[Data entries]
+++

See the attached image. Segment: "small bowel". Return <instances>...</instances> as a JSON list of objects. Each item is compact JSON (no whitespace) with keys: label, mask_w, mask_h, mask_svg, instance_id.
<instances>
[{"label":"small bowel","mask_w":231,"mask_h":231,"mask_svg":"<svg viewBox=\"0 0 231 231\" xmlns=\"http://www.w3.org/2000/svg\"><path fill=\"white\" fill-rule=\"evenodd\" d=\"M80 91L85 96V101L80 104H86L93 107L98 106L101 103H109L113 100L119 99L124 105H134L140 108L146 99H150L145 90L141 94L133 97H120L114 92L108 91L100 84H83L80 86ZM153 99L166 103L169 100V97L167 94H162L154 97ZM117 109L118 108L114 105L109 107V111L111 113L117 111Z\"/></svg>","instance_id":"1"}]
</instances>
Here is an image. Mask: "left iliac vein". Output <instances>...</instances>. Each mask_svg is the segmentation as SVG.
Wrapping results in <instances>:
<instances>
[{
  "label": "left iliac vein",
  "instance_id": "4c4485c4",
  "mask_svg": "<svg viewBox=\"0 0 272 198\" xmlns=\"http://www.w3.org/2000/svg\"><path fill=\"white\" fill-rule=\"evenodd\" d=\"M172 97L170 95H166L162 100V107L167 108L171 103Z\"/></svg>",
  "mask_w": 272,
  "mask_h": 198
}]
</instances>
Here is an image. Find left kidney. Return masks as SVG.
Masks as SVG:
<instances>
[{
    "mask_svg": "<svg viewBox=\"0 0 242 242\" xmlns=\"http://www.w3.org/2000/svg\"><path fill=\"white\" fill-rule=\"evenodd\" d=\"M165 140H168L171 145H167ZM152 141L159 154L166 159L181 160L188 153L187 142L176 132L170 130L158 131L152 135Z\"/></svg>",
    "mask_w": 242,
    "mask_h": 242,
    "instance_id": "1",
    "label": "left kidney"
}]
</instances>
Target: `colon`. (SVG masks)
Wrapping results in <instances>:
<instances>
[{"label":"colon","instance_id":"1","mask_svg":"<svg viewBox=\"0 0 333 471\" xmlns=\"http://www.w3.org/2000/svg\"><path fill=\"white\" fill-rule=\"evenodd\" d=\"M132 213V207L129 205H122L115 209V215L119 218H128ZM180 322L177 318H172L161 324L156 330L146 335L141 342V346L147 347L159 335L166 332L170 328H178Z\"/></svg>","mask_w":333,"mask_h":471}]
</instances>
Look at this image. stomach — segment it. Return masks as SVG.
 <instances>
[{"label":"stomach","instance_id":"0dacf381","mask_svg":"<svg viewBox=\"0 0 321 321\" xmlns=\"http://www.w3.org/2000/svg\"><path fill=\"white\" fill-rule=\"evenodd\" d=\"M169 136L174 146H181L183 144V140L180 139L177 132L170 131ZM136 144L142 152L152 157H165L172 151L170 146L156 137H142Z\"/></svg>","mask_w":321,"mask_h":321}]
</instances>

+++

WHAT YOU HAVE TO DO -
Write the entries out once more, exactly as they were given.

ANSWER -
See the attached image. Segment: "small bowel". Return <instances>...</instances> as a JSON list of objects. Each item is compact JSON (no whitespace) with keys: label, mask_w, mask_h, mask_svg, instance_id.
<instances>
[{"label":"small bowel","mask_w":231,"mask_h":231,"mask_svg":"<svg viewBox=\"0 0 231 231\" xmlns=\"http://www.w3.org/2000/svg\"><path fill=\"white\" fill-rule=\"evenodd\" d=\"M80 91L85 96V101L80 104H86L93 107L98 106L101 103H109L113 100L119 99L124 105H134L140 108L146 99H150L145 90L141 94L133 97H120L114 92L108 91L100 84H83L80 86ZM153 99L166 103L169 100V97L167 94H162L154 97ZM117 109L118 108L114 105L109 107V111L111 113L117 111Z\"/></svg>","instance_id":"1"}]
</instances>
Here is an image. Mask: "left iliac vein". Output <instances>...</instances>. Each mask_svg is the segmentation as SVG.
Wrapping results in <instances>:
<instances>
[{
  "label": "left iliac vein",
  "instance_id": "4c4485c4",
  "mask_svg": "<svg viewBox=\"0 0 272 198\" xmlns=\"http://www.w3.org/2000/svg\"><path fill=\"white\" fill-rule=\"evenodd\" d=\"M172 97L170 95H166L162 100V107L167 108L171 103Z\"/></svg>",
  "mask_w": 272,
  "mask_h": 198
}]
</instances>
Here is an image. Find left kidney. Return masks as SVG.
Masks as SVG:
<instances>
[{
    "mask_svg": "<svg viewBox=\"0 0 242 242\" xmlns=\"http://www.w3.org/2000/svg\"><path fill=\"white\" fill-rule=\"evenodd\" d=\"M165 140H168L171 145H167ZM152 141L159 154L166 159L181 160L188 153L187 142L176 132L170 130L158 131L152 135Z\"/></svg>",
    "mask_w": 242,
    "mask_h": 242,
    "instance_id": "1",
    "label": "left kidney"
}]
</instances>
Target: `colon`. (SVG masks)
Wrapping results in <instances>:
<instances>
[{"label":"colon","instance_id":"1","mask_svg":"<svg viewBox=\"0 0 333 471\" xmlns=\"http://www.w3.org/2000/svg\"><path fill=\"white\" fill-rule=\"evenodd\" d=\"M132 213V207L129 205H122L115 209V215L119 218H128ZM180 322L177 318H172L161 324L156 330L146 335L141 342V346L147 347L159 335L166 332L170 328H178Z\"/></svg>","mask_w":333,"mask_h":471}]
</instances>
Look at this image. stomach — segment it. Return masks as SVG.
 <instances>
[{"label":"stomach","instance_id":"0dacf381","mask_svg":"<svg viewBox=\"0 0 321 321\" xmlns=\"http://www.w3.org/2000/svg\"><path fill=\"white\" fill-rule=\"evenodd\" d=\"M169 136L174 146H181L183 144V140L180 139L177 132L170 131ZM136 144L142 152L152 157H165L172 151L170 146L156 137H142Z\"/></svg>","mask_w":321,"mask_h":321}]
</instances>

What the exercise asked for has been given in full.